From choosing blocking groups to navigating the rooming lottery, Harvard housing can be stressful. But the process can cause even more worries for students who feel out of place living with people of the same gender.
To alleviate at least that aspect of housing anxiety, the Office of Student Life has been working in concert with various student groups to develop a gender-neutral housing policy in which mixed-gender living arrangements could help students feel safer and more comfortable in their House.
Though students want to live with members of the opposite sex for a variety of reasons, the OSL prioritizes students with a gender-based need when accommodating requests for gender-neutral housing.
The official policy states that the OSL may, in consultation with the Houses, permit mixed-gender rooming groups “to accommodate students with a gender-based need—i.e., transgender students.”
The OSL met with the UndergraduateCouncil, the Transgender Task Force, and the Harvard Queer Students and Allies to determine this definition.
“The phrasing has been carefully articulated to serve students who may not feel comfortable identifying as transgender or transsexual, but for reasons related to gender identity or gender expression need what is legally considered a mixed-gender housing situation,” says Eva B. Rosenberg ’10, chair of TTF.
Officials say that fostering awareness of the different housing needs that transgender and gender-nonconforming students can have is key to creating rooming arrangements where students can feel comfortable and, above all, safe.

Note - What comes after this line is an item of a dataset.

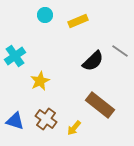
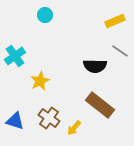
yellow rectangle: moved 37 px right
black semicircle: moved 2 px right, 5 px down; rotated 45 degrees clockwise
brown cross: moved 3 px right, 1 px up
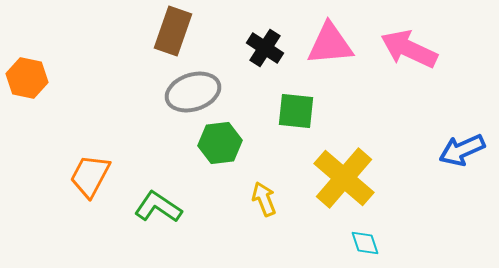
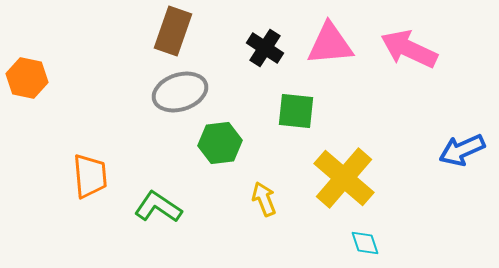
gray ellipse: moved 13 px left
orange trapezoid: rotated 147 degrees clockwise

“It is extremely important that students with a gender-based need have access to housing in which they feel safe in their preferred gender identity and expression regardless of medical transition, pronoun preference, or other gender-nonconforming status,” says Rosenberg. She adds that safety includes a student’s physical and mental wellbeing in addition to protection from harassment or abuse.
Ryan R. Thoreson ’07—who collaborated with both the UC and the OSL in discussions on gender-neutral housing when he chaired BGLTSA, now QSA—says that though he appreciates the College’s efforts, the required separation of men and women, even by a locked door, raises questions about assumed gender roles and student heterosexuality.
“There are few barriers to choosing the roommate you’re most comfortable with, and gender is one of those barriers,” he says. “If it is an issue of student safety, the architectural limits should be something the administration thinks about for all students and not just students who are heterosexual or presumably in danger of sexual violence.”
Rosenberg agrees that the barriers to mixed-gender housing are based on ingrained assumptions.
“The premise of gender-neutral housing is that women are safer with other women, that men are potential sexual predators, and that sexual attraction is between members of opposite sex only,” she says. “Those assumptions are outdated and often don’t apply.”
Nonetheless, Rosenberg says the College’s attempts to cater to students with gender-based needs have been forward-thinking.